TePoel has attempted this gambit once before, in the United States District Court for the Western District of Wisconsin. See TePoel v. Constructive Statutory Trust, No. 3:13-cv-0690-bbc (W.D. Wis. filed Oct. 2, 2013). That civil action was dismissed as frivolous and was therefore "strike one" under § 1915(g). This action is "strike two." If TePoel files another civil action that is dismissed on the grounds that it is frivolous, malicious, or fails to state a claim upon which relief may be granted, he will thereafter be unable to proceed in forma pauperis in federal court unless he is under imminent danger of serious physical injury.

RECOMMENDATION

Based on the foregoing, and on all of the files, records, and proceedings herein, IT IS HEREBY RECOMMENDED THAT:

1. This action be DISMISSED WITH PREJUDICE under 28 U.S.C. § 1915A.

2. Plaintiff Daniel TePoel's petition to seal [Docket No. 2] be DENIED.

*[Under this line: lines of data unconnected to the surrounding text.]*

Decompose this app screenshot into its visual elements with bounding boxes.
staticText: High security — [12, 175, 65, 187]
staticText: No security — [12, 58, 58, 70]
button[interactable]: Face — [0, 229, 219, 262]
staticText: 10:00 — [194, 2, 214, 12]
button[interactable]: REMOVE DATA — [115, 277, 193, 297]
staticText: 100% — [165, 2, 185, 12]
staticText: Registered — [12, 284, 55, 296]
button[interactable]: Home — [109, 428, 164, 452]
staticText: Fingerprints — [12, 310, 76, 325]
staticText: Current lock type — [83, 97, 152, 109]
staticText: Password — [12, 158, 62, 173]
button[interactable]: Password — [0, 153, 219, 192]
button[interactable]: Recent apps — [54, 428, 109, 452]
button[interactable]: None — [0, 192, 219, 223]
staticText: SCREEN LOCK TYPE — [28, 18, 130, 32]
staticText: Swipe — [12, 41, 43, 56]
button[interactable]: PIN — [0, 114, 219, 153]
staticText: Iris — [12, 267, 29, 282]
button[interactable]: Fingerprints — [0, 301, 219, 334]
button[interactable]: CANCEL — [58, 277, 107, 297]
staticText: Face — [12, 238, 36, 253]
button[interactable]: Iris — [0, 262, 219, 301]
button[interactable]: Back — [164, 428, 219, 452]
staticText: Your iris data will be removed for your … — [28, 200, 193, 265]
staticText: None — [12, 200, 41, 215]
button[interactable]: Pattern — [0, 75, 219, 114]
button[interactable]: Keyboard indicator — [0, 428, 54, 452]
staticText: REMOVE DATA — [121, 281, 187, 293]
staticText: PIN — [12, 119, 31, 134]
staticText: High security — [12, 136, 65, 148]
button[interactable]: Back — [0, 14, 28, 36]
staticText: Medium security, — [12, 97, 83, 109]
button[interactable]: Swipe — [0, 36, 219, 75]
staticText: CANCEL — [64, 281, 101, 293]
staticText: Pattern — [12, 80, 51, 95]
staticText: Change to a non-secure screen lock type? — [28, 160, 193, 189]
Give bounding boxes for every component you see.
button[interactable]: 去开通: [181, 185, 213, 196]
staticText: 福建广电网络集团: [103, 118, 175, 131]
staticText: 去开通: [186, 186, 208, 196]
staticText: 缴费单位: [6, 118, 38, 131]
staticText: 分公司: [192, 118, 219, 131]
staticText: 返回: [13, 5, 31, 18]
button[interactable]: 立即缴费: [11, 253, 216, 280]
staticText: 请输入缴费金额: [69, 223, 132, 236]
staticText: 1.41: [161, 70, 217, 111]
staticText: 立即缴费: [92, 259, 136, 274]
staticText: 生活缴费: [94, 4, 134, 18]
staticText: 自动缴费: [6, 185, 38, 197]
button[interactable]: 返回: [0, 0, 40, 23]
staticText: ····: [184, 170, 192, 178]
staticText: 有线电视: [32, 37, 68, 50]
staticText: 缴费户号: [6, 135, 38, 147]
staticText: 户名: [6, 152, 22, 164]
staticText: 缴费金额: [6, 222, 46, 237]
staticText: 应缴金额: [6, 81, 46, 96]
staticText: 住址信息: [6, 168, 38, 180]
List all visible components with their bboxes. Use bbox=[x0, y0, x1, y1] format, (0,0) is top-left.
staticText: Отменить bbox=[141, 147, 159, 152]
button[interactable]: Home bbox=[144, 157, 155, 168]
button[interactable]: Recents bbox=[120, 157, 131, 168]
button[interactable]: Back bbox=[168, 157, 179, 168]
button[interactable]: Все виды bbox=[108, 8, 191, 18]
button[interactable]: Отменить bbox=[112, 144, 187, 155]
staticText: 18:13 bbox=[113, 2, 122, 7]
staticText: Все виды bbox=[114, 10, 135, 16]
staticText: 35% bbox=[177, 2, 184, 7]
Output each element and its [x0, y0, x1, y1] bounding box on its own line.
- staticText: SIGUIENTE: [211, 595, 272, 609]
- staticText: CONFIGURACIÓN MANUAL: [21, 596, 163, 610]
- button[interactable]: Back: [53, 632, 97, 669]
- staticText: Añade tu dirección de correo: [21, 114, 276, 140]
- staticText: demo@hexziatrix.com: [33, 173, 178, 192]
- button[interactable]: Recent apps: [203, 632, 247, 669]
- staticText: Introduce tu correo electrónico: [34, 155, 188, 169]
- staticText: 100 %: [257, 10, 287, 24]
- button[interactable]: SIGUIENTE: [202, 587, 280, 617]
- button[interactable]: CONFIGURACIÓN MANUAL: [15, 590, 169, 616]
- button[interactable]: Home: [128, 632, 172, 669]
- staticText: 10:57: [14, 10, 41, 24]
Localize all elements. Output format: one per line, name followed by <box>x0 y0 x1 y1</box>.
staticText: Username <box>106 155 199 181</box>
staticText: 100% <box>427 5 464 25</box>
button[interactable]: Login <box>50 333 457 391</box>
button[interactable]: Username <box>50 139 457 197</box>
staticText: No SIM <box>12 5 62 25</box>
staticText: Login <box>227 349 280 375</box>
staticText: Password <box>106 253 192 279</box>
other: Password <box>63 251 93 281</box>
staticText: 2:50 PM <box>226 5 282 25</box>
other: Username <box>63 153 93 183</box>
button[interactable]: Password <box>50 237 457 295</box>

3. This complaint in this matter be UNSEALED. Dated: July 27, 2015

s/Leo I. Brisbois


Leo I. Brisbois


United States Magistrate Judge


NOTICE

Filing Objections: This Report and Recommendation is not an order or judgment of the District Court and is therefore not appealable directly to the Eighth Circuit Court of Appeals. Under Local Rule 72.2(b)(1), "a party may file and serve specific written objections to a magistrate judge's proposed finding and recommendations within 14 days after being served a copy" of the Report and Recommendation. A party may respond to those objections within 14 days after being served a copy of the objections. LR 72.2(b)(2). All objections and responses must comply with the word or line limits set for in LR 72.2(c). 6 Under Advisement Date: This Report and Recommendation will be considered under advisement 14 days from the date of its filing. If timely objections are filed, this Report and Recommendation will be considered under advisement from the earlier of: (1) 14 days after the objections are filed; or (2) from the date a timely response is filed.